Want to lead the Australian government’s hackers? Now’s your chance

The Australian Signals Directorate is seeking to recruit a senior executive to lead the branch of the agency dedicated to offensive cyber operations.

The ASD has begun accepting applications for the position of assistant director-general military effects and network operations, which sits within the organisation’s Signals Intelligence and Network Operations division.

The position reports to the ASD’s first assistant director-general network operations and access, Ben Staughton.

The federal government in April 2016 first publicly confirmed that the ASD housed what then prime minister Malcolm Turnbull described as an “offensive cyber capability”.

“While cyber security measures sit at the forefront of our response to cyber threats, defensive measures may not always be adequate to respond to serious cyber incidents against Australian networks,” Turnbull said during the launch of Australia’s national cyber security strategy.

“The government can draw on a range of options to respond, such as law enforcement, diplomatic, or economic measures,” he added.

“An offensive cyber capability housed in the Australian Signals Directorate provides another option for government to respond.”

The then-PM said that the use of that capability was “subject to stringent legal oversight and is consistent with our support for the international rules-based order and our obligations under international law.”

“Acknowledging this offensive capability adds a level of deterrence,” Turnbull said. “It adds to our credibility, as we promote norms of good behaviour on the international stage; and, importantly, familiarity with offensive measures enhances our defensive capabilities as well.”

The ASD’s offensive capabilities are known to have been deployed as part of military operations against ISIS in Iraq and Syria. Turnbull in November 2016 outlined the ASD’s role, saying that while the details needed to remain classified, the agency’s capabilities were “making a real difference in the military conflict”.

The government has since expanded the ASD’s mandate for offensive operations, allowing it to target offshore criminal networks.

An information pack on the assistant director-general position states that the role “will lead the branch housing ASD’s offensive cyber operations”.

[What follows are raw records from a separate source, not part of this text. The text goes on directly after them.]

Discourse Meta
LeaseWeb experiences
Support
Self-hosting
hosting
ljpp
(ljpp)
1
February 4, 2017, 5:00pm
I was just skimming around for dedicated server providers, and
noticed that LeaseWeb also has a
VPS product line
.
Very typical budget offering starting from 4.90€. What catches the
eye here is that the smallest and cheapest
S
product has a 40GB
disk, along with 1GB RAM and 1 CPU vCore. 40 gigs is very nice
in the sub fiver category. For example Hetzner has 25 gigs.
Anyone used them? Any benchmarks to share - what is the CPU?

“You will need to inspire your branch, drive strategic change and prioritise competing business requirements to deliver outcomes for ASD, the [Australian Defence Force] and other partners,” the document states. “Exceptionally strong interpersonal skills will be required to negotiate persuasively and support your staff while they work through complex tasks.”

The assistant director-general’s workforce “will include technical, analytical and policy professionals in an integrated civilian, ADF and partner agency work environment,” the document says.

The executive will be tasked with leading a “high-performing branch of technical specialists and analysts to conduct offensive cyber operations to disrupt, degrade, deny and deter our adversaries, including foreign cyber criminals,” providing strategic advice on offensive cyber operations, and developing strategies “that address both current and likely future offensive cyber operational policy and planning requirements”.

The ASD is accepting applications until 6 February.

The agency is also seeking to fill a number of corporate roles, including in the areas of finance, administration, communications, event management and contracting and procurement.

The ASD last year embarked on a major transformation, becoming an independent statutory agency. In an interview in October, director-general Mike Burgess told Computerworld that the change was about giving the ASD “the flexibility to attract, recruit, train, retrain the specialist staff that it was recognised we needed to do our job.”